## ABOUT THIS TASK
Repeat all entries word for word; skip images.
==== PROVIDED RECORDS
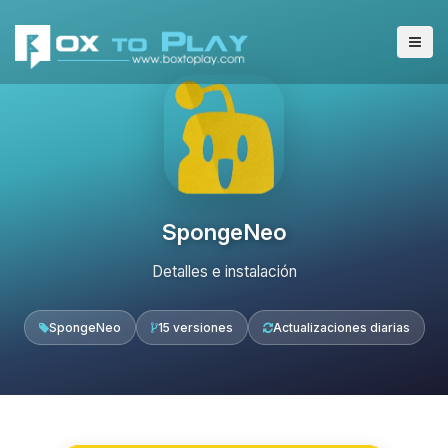
SpongeNeo
Detalles e instalación
SpongeNeo
15 versiones
Actualizaciones diarias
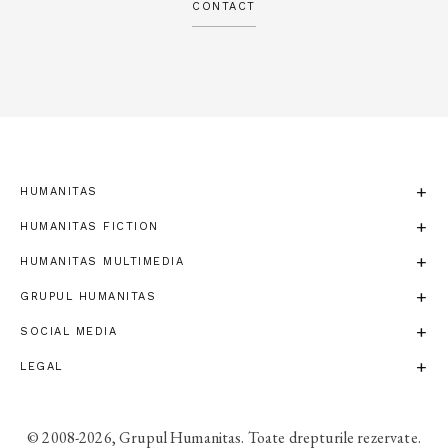
CONTACT
HUMANITAS
HUMANITAS FICTION
HUMANITAS MULTIMEDIA
GRUPUL HUMANITAS
SOCIAL MEDIA
LEGAL
© 2008-2026, Grupul Humanitas. Toate drepturile rezervate.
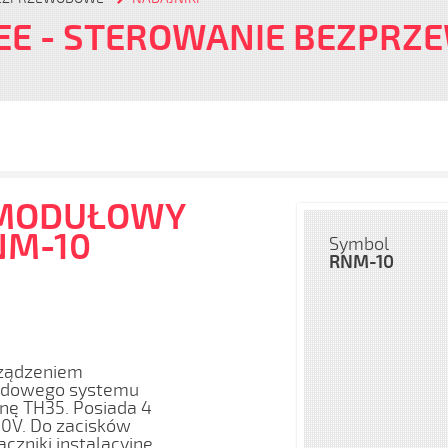
EE
- STEROWANIE BEZPR
 MODUŁOWY
NM-10
Symbol
RNM-10
rządzeniem
wodowego systemu
ę TH35. Posiada 4
0V. Do zacisków
zniki instalacyjne,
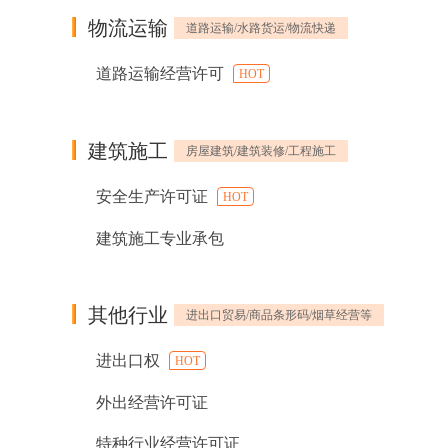
物流运输
道路运输/水路货运/物流快递
道路运输经营许可
HOT
建筑施工
房屋建筑/建筑装修/工程施工
安全生产许可证
HOT
建筑施工专业承包
其他行业
进出口贸易/商品条形码/烟草经营等
进出口权
HOT
外出经营许可证
特种行业经营许可证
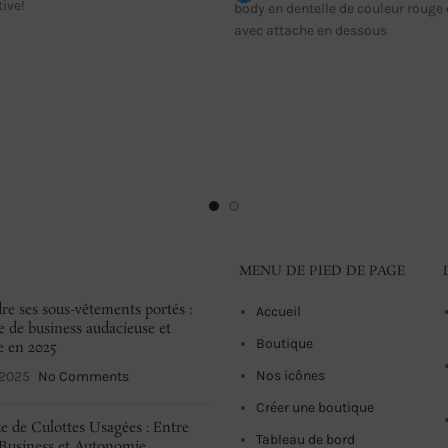
ive!
body en dentelle de couleur rouge 
sur
avec attache en dessous
5
MENU DE PIED DE PAGE
re ses sous-vêtements portés :
Accueil
e de business audacieuse et
Boutique
e en 2025
Nos icônes
 2025
No Comments
Créer une boutique
e de Culottes Usagées : Entre
Tableau de bord
Business et Autonomie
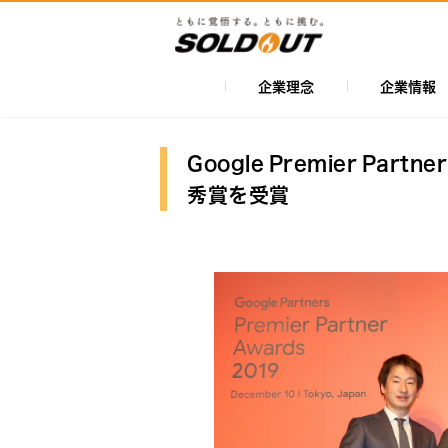
メ
イ
ン
コ
企業理念
企業情報
メ
ン
イ
テ
ン
ン
Google Premier Par
ツ
ナ
秀賞を受賞
に
ビ
移
ゲ
動
ー
シ
ョ
ン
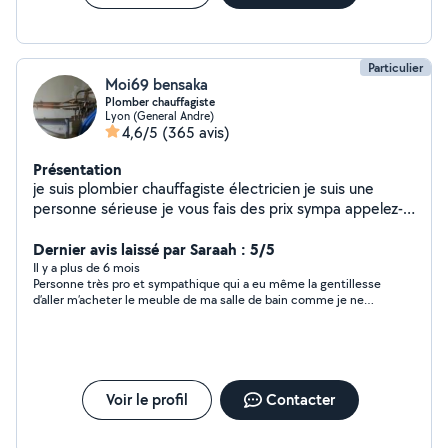
Particulier
Moi69 bensaka
Plomber chauffagiste
Lyon (General Andre)
4,6/5
(365 avis)
Présentation
je suis plombier chauffagiste électricien je suis une
personne sérieuse je vous fais des prix sympa appelez-
moi à bientôt cordialement
Dernier avis laissé par Saraah : 5/5
Il y a plus de 6 mois
Personne très pro et sympathique qui a eu même la gentillesse
d’aller m’acheter le meuble de ma salle de bain comme je ne
suis pas véhiculée. Le travail a été impeccable, Farid fait parti
des rares personnes qui travaillent avec leur cœur et il est très
arrangeant. Il ne sortira pas de chez vous tant que le travail
n’est pas fait comme il faut! Je recommande à 1000 % !!!
Voir le profil
Contacter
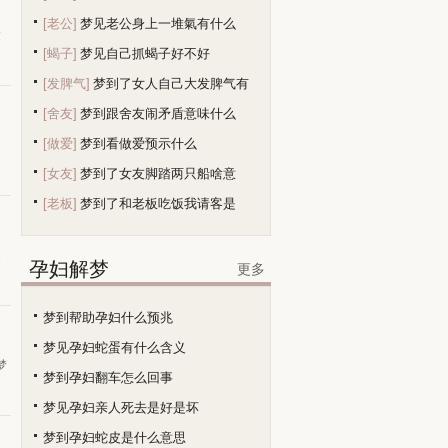
[老公]
梦见老公身上一堆氣有什么
达
[蝎子]
梦见自己抓蝎子好不好
[发脾气]
梦到了女人自己大发脾气有
[舍友]
梦到跟舍友闹矛盾意味什么
[做爱]
梦到看做爱预示什么
的
[女友]
梦到了女友脚踏两只船啥意
[老板]
梦到了和老板吃饭我请客是
家
孕妇解梦
更多
梦到帮助孕妇什么预兆
梦见孕妇蛇蛋有什么含义
梦
梦到孕妇翻车怎么回事
梦见孕妇亲人死去是好是坏
梦到孕妇蛇皮是什么意思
========
## YOUR RESPONSE
SpongeNeo
Detalles e instalación
SpongeNeo
15 versiones
Actualizaciones diarias
CONTACT
HUMANITAS
HUMANITAS FICTION
HUMANITAS MULTIMEDIA
GRUPUL HUMANITAS
SOCIAL MEDIA
LEGAL
© 2008-2026, Grupul Humanitas. Toate drepturile rezervate.
EE
- STEROWANIE BEZPR
 MODUŁOWY
NM-10
Symbol
RNM-10
rządzeniem
wodowego systemu
ę TH35. Posiada 4
0V. Do zacisków
zniki instalacyjne,
物流运输
道路运输/水路货运/物流快递
道路运输经营许可
HOT
建筑施工
房屋建筑/建筑装修/工程施工
安全生产许可证
HOT
建筑施工专业承包
其他行业
进出口贸易/商品条形码/烟草经营等
进出口权
HOT
外出经营许可证
特种行业经营许可证
ive!
body en dentelle de couleur rouge 
sur
avec attache en dessous
5
MENU DE PIED DE PAGE
re ses sous-vêtements portés :
Accueil
e de business audacieuse et
Boutique
e en 2025
Nos icônes
 2025
No Comments
Créer une boutique
e de Culottes Usagées : Entre
Tableau de bord
Business et Autonomie
メ
イ
ン
コ
企業理念
企業情報
メ
ン
イ
テ
ン
ン
Google Premier Par
ツ
ナ
秀賞を受賞
に
ビ
移
ゲ
動
ー
シ
ョ
ン
Particulier
Moi69 bensaka
Plomber chauffagiste
Lyon (General Andre)
4,6/5
(365 avis)
Présentation
je suis plombier chauffagiste électricien je suis une
personne sérieuse je vous fais des prix sympa appelez-
moi à bientôt cordialement
Dernier avis laissé par Saraah : 5/5
Il y a plus de 6 mois
Personne très pro et sympathique qui a eu même la gentillesse
d’aller m’acheter le meuble de ma salle de bain comme je ne
suis pas véhiculée. Le travail a été impeccable, Farid fait parti
des rares personnes qui travaillent avec leur cœur et il est très
arrangeant. Il ne sortira pas de chez vous tant que le travail
n’est pas fait comme il faut! Je recommande à 1000 % !!!
Voir le profil
Contacter
[老公]
梦见老公身上一堆氣有什么
达
[蝎子]
梦见自己抓蝎子好不好
[发脾气]
梦到了女人自己大发脾气有
[舍友]
梦到跟舍友闹矛盾意味什么
[做爱]
梦到看做爱预示什么
的
[女友]
梦到了女友脚踏两只船啥意
[老板]
梦到了和老板吃饭我请客是
家
孕妇解梦
更多
梦到帮助孕妇什么预兆
梦见孕妇蛇蛋有什么含义
梦
梦到孕妇翻车怎么回事
梦见孕妇亲人死去是好是坏
梦到孕妇蛇皮是什么意思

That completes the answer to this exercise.